"Ваше Величество!" Нефритовое украшение Чжао Ханя глухо ударилось о синие кирпичи, когда он яростно поклонился. "По какой добродетели смею я принять такую необычайную милость? Моя скромная верность одна лишь обещает расследовать пожар в Пинчэне для Вашего Величества. Что касается важной должности центрального министерства—" Горькое осознание наполнило его горло, вспоминая вчерашний взгляд на агентов Цуй, исчезающих в тенях переулков. Это внезапное повышение явно бросило его в эпицентр конфликтов Сяньбэй-Хань.

Цуй Хао лично поднял его, ладонью надавив на дрожащее плечо. "Знаете ли вы, министр Чжао, что Пинчэнь кипит слухами о 'гневе небес'? Знать Сяньбэй точит клинки, пока ханьские чиновники трусят. Когда Его Величество дает вам печать заместителя директора," его голос понизился до заговорщического шепота, "он дарует не честь, а Меч Власти, чтобы подавить это смятение." Пальцы незаметно сжались. "Не ошибитесь в намерениях императора, даруя вам 'полномочия на расследование с печатью'."

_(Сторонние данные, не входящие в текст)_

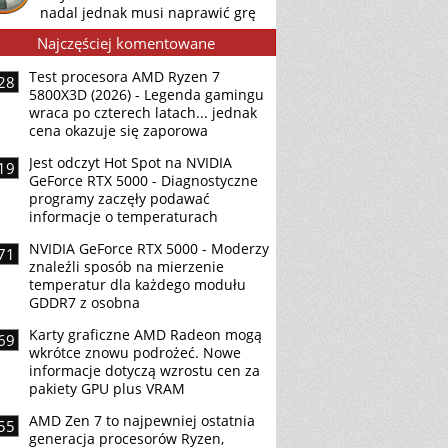
nadal jednak musi naprawić grę
Najczęściej komentowane
Test procesora AMD Ryzen 7
28
5800X3D (2026) - Legenda gamingu
wraca po czterech latach... jednak
cena okazuje się zaporowa
Jest odczyt Hot Spot na NVIDIA
19
GeForce RTX 5000 - Diagnostyczne
programy zaczęły podawać
informacje o temperaturach
NVIDIA GeForce RTX 5000 - Moderzy
71
znaleźli sposób na mierzenie
temperatur dla każdego modułu
GDDR7 z osobna
Karty graficzne AMD Radeon mogą
69
wkrótce znowu podrożeć. Nowe
informacje dotyczą wzrostu cen za
pakiety GPU plus VRAM
AMD Zen 7 to najpewniej ostatnia
55
generacja procesorów Ryzen,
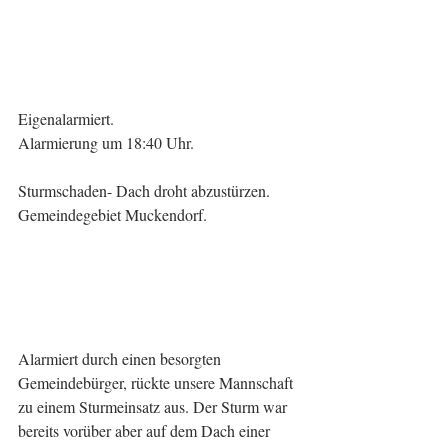
Eigenalarmiert.
Alarmierung um 18:40 Uhr.
Sturmschaden- Dach droht abzustürzen.
Gemeindegebiet Muckendorf.
Alarmiert durch einen besorgten 
Gemeindebürger, rückte unsere Mannschaft 
zu einem Sturmeinsatz aus. Der Sturm war 
bereits vorüber aber auf dem Dach einer 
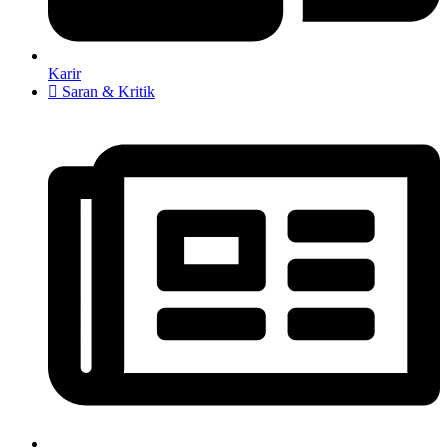
Karir
Saran & Kritik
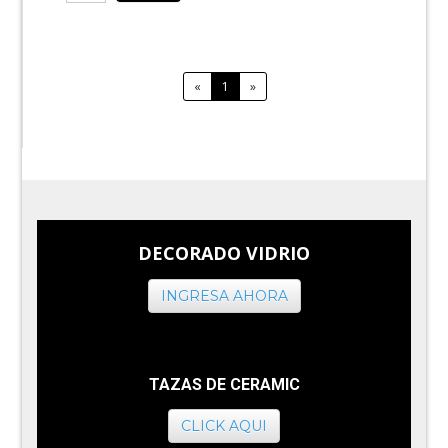
«
1
»
DECORADO VIDRIO
INGRESA AHORA
TAZAS DE CERAMIC
CLICK AQUI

Чжао Хань уставился на слабую улыбку в глазах Цуй Хао, холод полз по его затылку, как обморожение сквозь шелк. Эта улыбка напоминала глазированные сахаром десерты на банкетных столах Лояна – приторно сладкие, но с вкраплениями льда. Внезапно он вспомнил марионеток, которых видел на улице Вермилион Берд, их великолепные костюмы покачивались, пока теневые манипуляторы тянули невидимые нити. Теперь он почти видел, как шелковые шнуры поблескивают между кончиками пальцев Цуй Хао, незаметно обвиваясь вокруг его горла.

"Этот подданный повинуется указу." Его голос вырвался из груди, как сухие листья, раздавленные под колесами повозки. "Благодарность за великодушную милость Вашего Величества и рекомендацию Премьер-министра." Когда его лоб коснулся кирпичей с запахом плесени, влажность секретных туннелей поместья Цуй наполнила его память. Осознание поразило – с того момента, как Цуй Хао открыл рот с рекомендацией, сапоги Чжао уже ступили на путь, усеянный скрытыми ловушками.

Шаги Тоба Тао эхом отдавались в пустом зале стальным ритмом, его плащ, вышитый волчьей головой, колыхал воздух над склоненной головой Чжао Ханя. Потревоженное пламя свечей дрожало, когда мимо проходил Цуй Хао, его рукава тянули за собой нити оседающего ладана, странно контрастировавшие с его прежними медовыми словами. Только когда дворцовые ворота с грохотом захлопнулись, их отголоски все еще несли последний императорский указ "Отбыть через три дня", Чжао осмелился поднять голову. Лотосовые узоры на кирпичах алых ступеней отражали его искаженную тень – смятый императорский указ, отлитый из плоти и кости.

Северный ветер вдоль официальной дороги рубил, как тупое лезвие, песок скрипел сквозь занавески кареты. Побелевшие костяшки пальцев Чжао сжимали отчеты о бедствиях с алыми пометками – "Девять из десяти дворов покинуты в Пинчэне" – символы кровоточили, как свежие раны. За каретой доспехи стражников сверкали холодным солнечным светом, который не мог осветить страдания вдоль обочины: мать в рваной одежде, прижимающая к себе мертвого младенца, скелетные пальцы все еще сжимают половину обугленного пшеничного стебля – единственный остаток урожая после пожара.

Рукав Чжао Сюэ коснулся его костяшек пальцев с инеем на рукаве. "Отец, смотри—" Через щель, которую она открыла в занавеске, придорожные толпы кишели, как муравьи. Некоторые поднимали обугленные деревянные резные изображения сяньбэйских волчьих тотемов; другие сжимали выцветшие родовые таблички ханьского рода. Противоположные символы сталкивались в горьком ветре, как скрещенные взгляды сяньбэйских и ханьских министров при дворе.